### Work required
Without the images, output each record below as it stands.

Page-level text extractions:
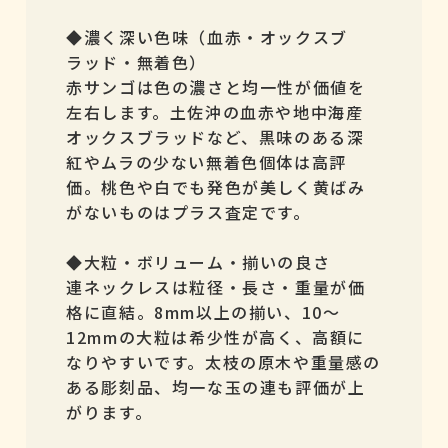
◆濃く深い色味（血赤・オックスブ
ラッド・無着色）
赤サンゴは色の濃さと均一性が価値を
左右します。土佐沖の血赤や地中海産
オックスブラッドなど、黒味のある深
紅やムラの少ない無着色個体は高評
価。桃色や白でも発色が美しく黄ばみ
がないものはプラス査定です。
◆大粒・ボリューム・揃いの良さ
連ネックレスは粒径・長さ・重量が価
格に直結。8mm以上の揃い、10～
12mmの大粒は希少性が高く、高額に
なりやすいです。太枝の原木や重量感の
ある彫刻品、均一な玉の連も評価が上
がります。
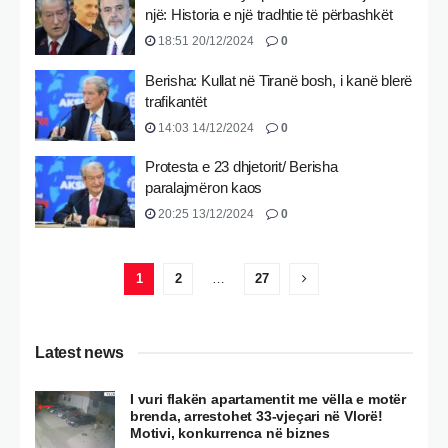
një: Historia e një tradhtie të përbashkët
18:51 20/12/2024
0
Berisha: Kullat në Tiranë bosh, i kanë blerë
trafikantët
14:03 14/12/2024
0
Protesta e 23 dhjetorit/ Berisha
paralajmëron kaos
20:25 13/12/2024
0
1
2
…
27
Latest news
I vuri flakën apartamentit me vëlla e motër
brenda, arrestohet 33-vjeçari në Vlorë!
Motivi, konkurrenca në biznes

### Answer box
◆濃く深い色味（血赤・オックスブ
ラッド・無着色）
赤サンゴは色の濃さと均一性が価値を
左右します。土佐沖の血赤や地中海産
オックスブラッドなど、黒味のある深
紅やムラの少ない無着色個体は高評
価。桃色や白でも発色が美しく黄ばみ
がないものはプラス査定です。
◆大粒・ボリューム・揃いの良さ
連ネックレスは粒径・長さ・重量が価
格に直結。8mm以上の揃い、10～
12mmの大粒は希少性が高く、高額に
なりやすいです。太枝の原木や重量感の
ある彫刻品、均一な玉の連も評価が上
がります。
një: Historia e një tradhtie të përbashkët
18:51 20/12/2024
0
Berisha: Kullat në Tiranë bosh, i kanë blerë
trafikantët
14:03 14/12/2024
0
Protesta e 23 dhjetorit/ Berisha
paralajmëron kaos
20:25 13/12/2024
0
1
2
…
27
Latest news
I vuri flakën apartamentit me vëlla e motër
brenda, arrestohet 33-vjeçari në Vlorë!
Motivi, konkurrenca në biznes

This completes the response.